Both the Securities and Exchange Commission (the “SEC”) and the New York Stock Exchange (the “NYSE”) investigate and are very effective at detecting insider trading. This policy is designed to prevent insider trading or allegations of insider trading, and to protect Eaton’s reputation for integrity and ethical conduct. It is the obligation of all directors, officers and employees of Eaton to understand and comply with this policy. If a director, officer or employee violates this policy, the Company may take disciplinary action.
Definition of Material Nonpublic Information
Material Information. In general, information is considered material if there is a substantial likelihood that the information would be considered important to a reasonable investor in deciding whether or not to purchase, hold or sell the securities of the company in question. Any information that could be expected to affect the Company’s stock price, whether it is positive or negative, should be considered material. By way of examples and not as an exhaustive list, the following events should be presumed to be material:
•Increases or decreases in dividends
•Establishment, amendment or termination of a Company repurchase program for Eaton securities
•Financial forecasts, especially estimates of earnings
•Financing transactions not in the ordinary course of business
•Changes in financial information previously disclosed to the public
•Significant mergers, acquisitions or takeovers, divestitures or restructurings
•Sales of securities or extraordinary borrowings
•Significant changes or disruptions in operations or significant new products
•Significant increases or declines in backlog or significant new contracts
•Major threatened or pending litigation
•Financial liquidity problems
•Significant changes in management
•Purchases or sales of substantial assets other than in the ordinary course of business
•Significant government investigations
•Material breach or unauthorized access to the Company’s property or assets, including relating to a cybersecurity incident or attack
•Important business developments, such as major raw material shortages
Nonpublic Information. Nonpublic information is information that is not broadly available to the public and that the investing public has not had time to absorb and evaluate. As a general rule, information is considered nonpublic until the end of the first full trading day after the information is released to the public.

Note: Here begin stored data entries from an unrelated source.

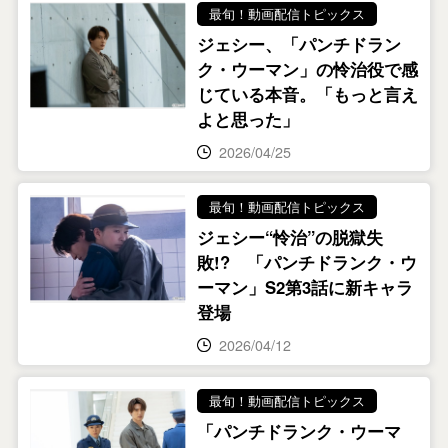
最旬！動画配信トピックス
ジェシー、「パンチドラン
ク・ウーマン」の怜治役で感
じている本音。「もっと言え
よと思った」
2026/04/25
最旬！動画配信トピックス
ジェシー“怜治”の脱獄失
敗!? 「パンチドランク・ウ
ーマン」S2第3話に新キャラ
登場
2026/04/12
最旬！動画配信トピックス
「パンチドランク・ウーマ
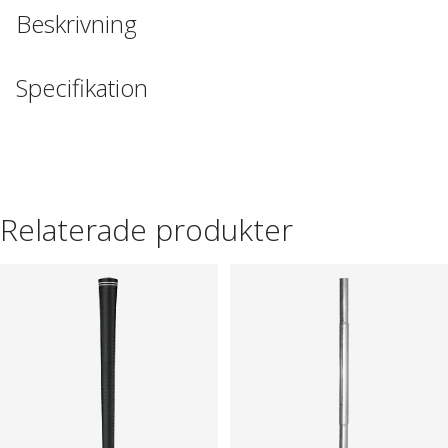
Beskrivning
Specifikation
Relaterade produkter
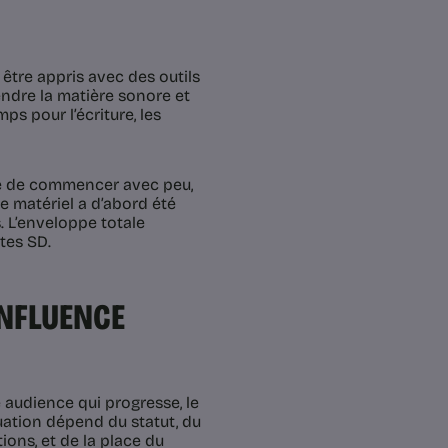
être appris avec des outils
ndre la matière sonore et
ps pour l’écriture, les
ble de commencer avec peu,
le matériel a d’abord été
. L’enveloppe totale
tes SD.
INFLUENCE
audience qui progresse, le
uation dépend du statut, du
ions, et de la place du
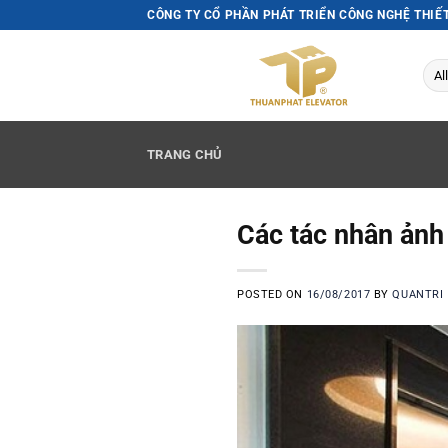
Skip
CÔNG TY CỔ PHẦN PHÁT TRIỂN CÔNG NGHỆ THIẾ
to
content
TRANG CHỦ
Các tác nhân ảnh
POSTED ON
16/08/2017
BY
QUANTRI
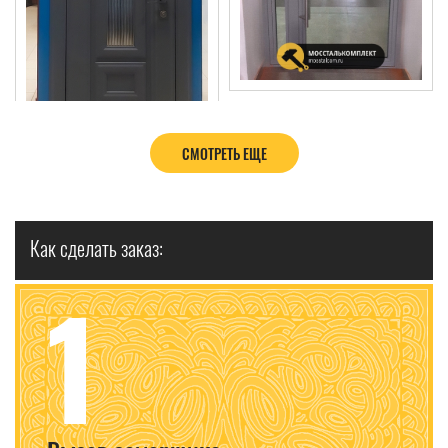
СМОТРЕТЬ ЕЩЕ
Как сделать заказ:
1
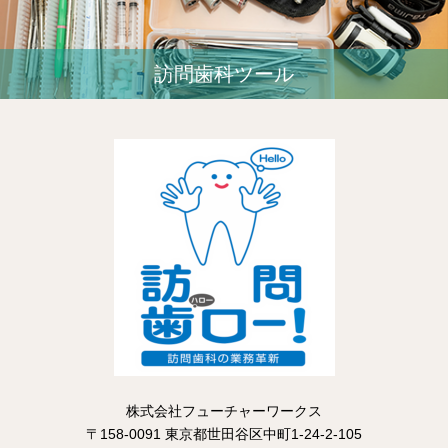
訪問歯科ツール
株式会社フューチャーワークス
〒158-0091 東京都世田谷区中町1-24-2-105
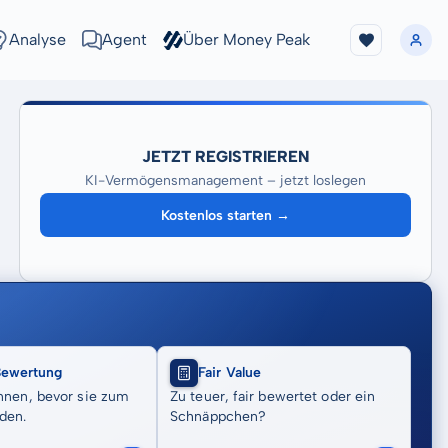
Analyse
Agent
Über Money Peak
JETZT REGISTRIEREN
KI-Vermögensmanagement – jetzt loslegen
Kostenlos starten →
Bewertung
Fair Value
nnen, bevor sie zum
Zu teuer, fair bewertet oder ein
den.
Schnäppchen?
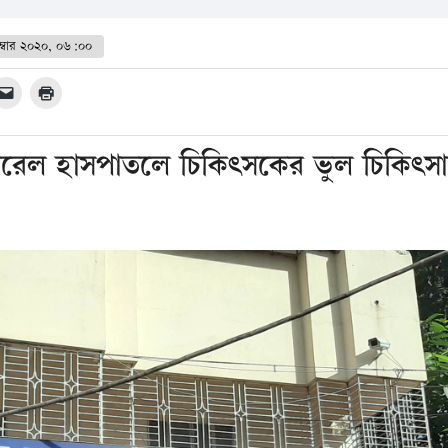
ম্বার ২০২০, ০৬:০০
ারেল হাসপাতলে চিকিৎসকের ভুল চিকিৎস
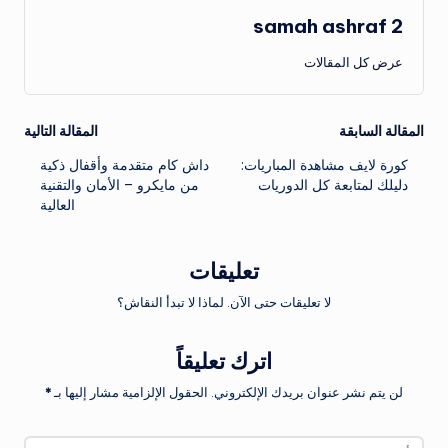
samah ashraf 2
عرض كل المقالات
تصفّح
المقالة السابقة
المقالة التالية
كورة لايف مشاهدة المباريات:
داش كام متقدمة وأقفال ذكية
المقالات
دليلك لمتابعة كل الدوريات
من مايكرو – الأمان والتقنية
العالية
تعليقات
لا تعليقات حتى الآن. لماذا لا تبدأ النقاش؟
اترك تعليقاً
لن يتم نشر عنوان بريدك الإلكتروني.
الحقول الإلزامية مشار إليها بـ
*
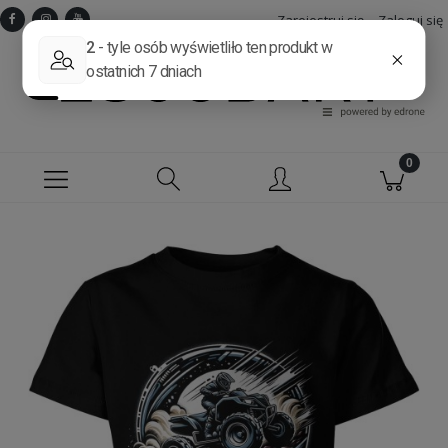
Zarejestruj się
Zaloguj się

For example, if Eaton announces financial results before trading begins on a Tuesday, and you had access to this information prior to then, the first time you may buy or sell Eaton securities is the opening of the market on Thursday (assuming you are not aware of other material nonpublic information about Eaton at that time). However, if Eaton announces earnings after trading begins on that Tuesday, the first time Eaton securities may be bought or sold by insiders is the opening of the market on Friday.
Policy and its Scope
This policy applies to the Company and all “Covered Persons” (defined as directors, officers, employees, temporary employees, independent consultants and contractors of the Company and its subsidiaries, at all levels and with any relationship to the Company).
This policy also applies to (1) anyone who resides with or lives in a Covered Person’s household, and any family members who do not live in a Covered Person’s household but whose transactions in Eaton securities are directed by, or are subject to the influence or control of, a Covered Person, such as parents or children (collectively, “Family Members”), and (2) entities influenced or controlled by a Covered Person (“Related Entities”). It is each Covered Person’s obligation to confirm that Family Members and Related Entities are aware of, and understand and comply with, the provisions and obligations of this policy.
No Trading on or Tipping Material Nonpublic Information
1.The Company, any Covered Person, Family Member, or Related Entity may not, directly or indirectly, engage in transactions in Eaton securities while in possession of material nonpublic information.
2.The following persons must obtain approval from Eaton Corporation’s Chief Executive Officer or Chief Legal Officer or their respective designees prior to initiating any trade in or gift of Eaton securities:
•All directors of the Company;
•All officers of Eaton Corporation (excluding assistant officers);
•Other persons designated by our Chief Executive Officer, Chief Financial Officer or Chief Legal Officer; and
•The respective Family Members and Related Entities of each of the above
(collectively, “Preclearance Persons”).
If the transaction order is not placed within the approved trading period, preclearance of the transaction must be re-requested.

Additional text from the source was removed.